Host-based Anomaly Detection for Pervasive Medical Systems

Intrusion detection systems are deployed on hosts in a computing infrastructure to tackle undesired events in the course of usage of the systems. One of the promising domains of applying intrusion detection is the healthcare domain. A typical healthcare scenario is characterized by high degree of mobility, frequent interruptions and above all demands access to sensi- tive medical records by concerned stakeholders. Migrating this set of concerns in pervasive healthcare environments where the traditional characteristics are more intensified in terms of uncertainty, one ends up with more challenges on security due to nature of pervasive devices and wireless communication media along with classic security problems for desktop based systems. Despite evolution of automated healthcare services and sophistication of attacks against such services, there is a reasonable lack of techniques, tools and experimental setups for protecting hosts against intrusive actions.

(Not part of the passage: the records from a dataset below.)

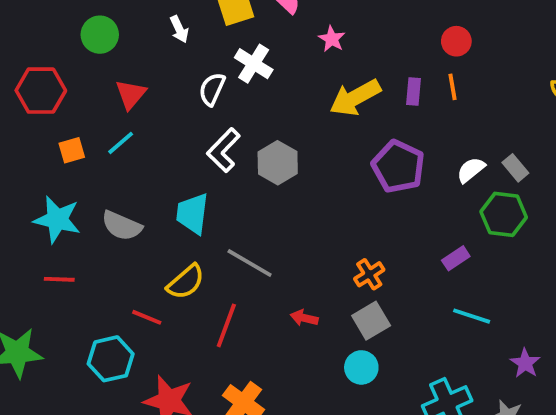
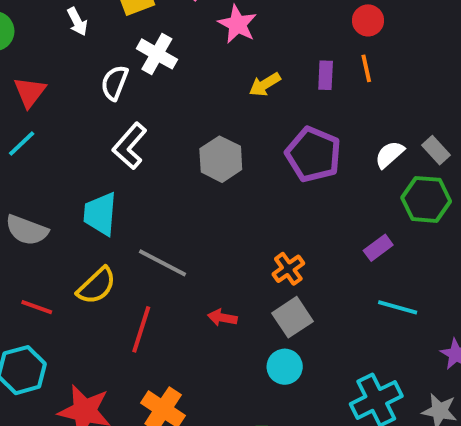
pink star: (332, 39) -> (237, 24), size x1.4
yellow arrow: (355, 98) -> (265, 84), size x0.6
gray hexagon: (278, 163) -> (221, 159), moved
red line: (147, 317) -> (37, 307), moved

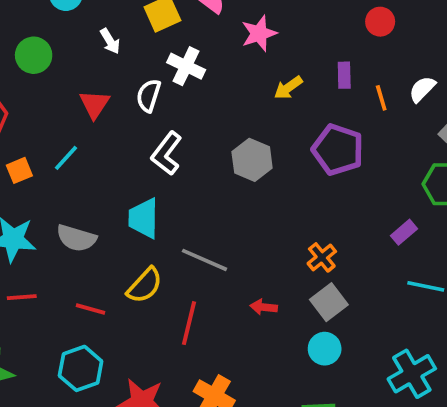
pink star: (237, 24) -> (259, 33), turned 30
orange line: (366, 68) -> (381, 98), moved
red triangle: (30, 92) -> (94, 104), moved
white semicircle: (390, 154) -> (422, 89), moved

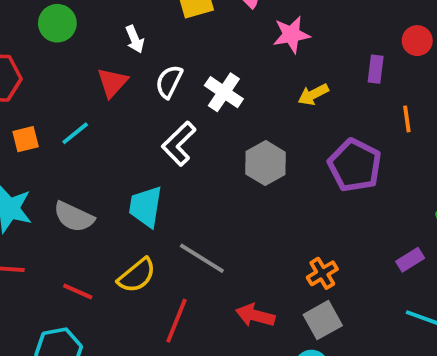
white arrow: (110, 41) -> (135, 39), moved
white cross: (186, 66) -> (224, 92), moved
purple rectangle: (344, 75) -> (376, 69), moved
red arrow: (264, 307) -> (255, 315), size x1.4

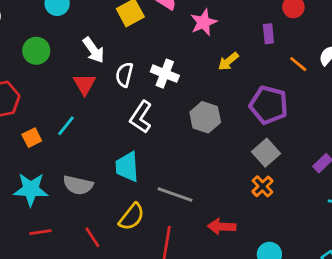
white arrow: (135, 39) -> (93, 50), size x1.4
orange line: (407, 119) -> (298, 64), turned -30
red line: (78, 291) -> (92, 237), turned 45
gray square: (323, 320) -> (266, 153), moved

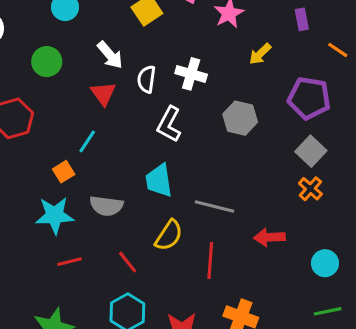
orange square: (32, 138) -> (64, 172), moved

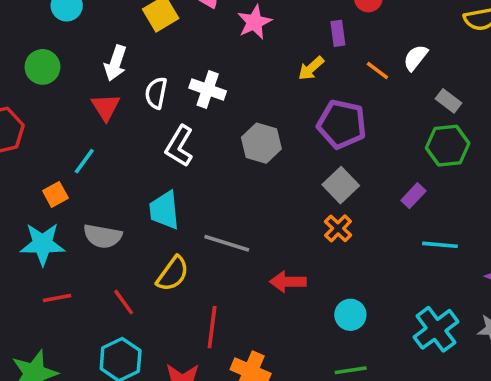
yellow arrow: (260, 54) -> (311, 68), moved
white arrow: (110, 55) -> (115, 63), turned 56
red line: (210, 260) -> (212, 327), moved

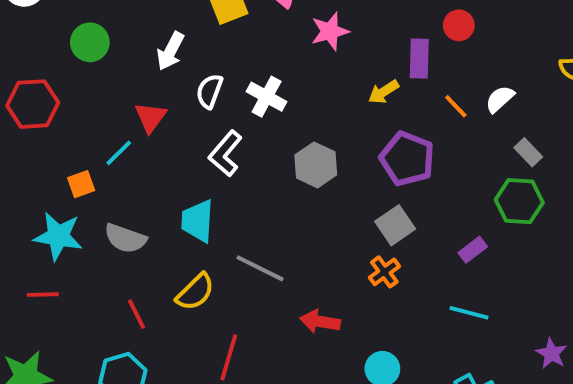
purple rectangle: (338, 33) -> (419, 58), size x1.4
red triangle: (106, 107) -> (151, 117), moved
cyan line: (440, 245) -> (469, 313), moved
red line: (57, 298) -> (43, 295), moved

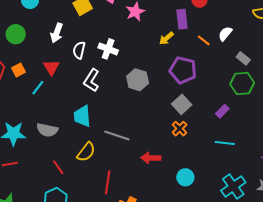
orange square: (81, 184) -> (18, 70), moved

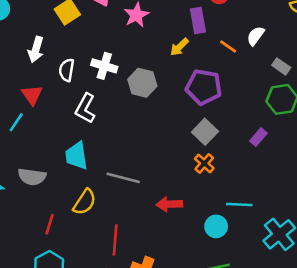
gray hexagon: (138, 80) -> (142, 83), moved
cyan line: (225, 143) -> (239, 205), moved
red line: (58, 167) -> (49, 224), turned 56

This paper presents a contribution to provide a host-based, anomaly modeling and detection approach based on data mining techniques for pervasive healthcare systems. The tech- nique maintains normal usage profile of pervasive healthcare applications and inspects current workflow against normal usage profile so as to classify it as anomalous or normal. The technique is implemented as a prototype with sample data set and the results obtained revealed that the technique is able to perform classification of anomalous activities.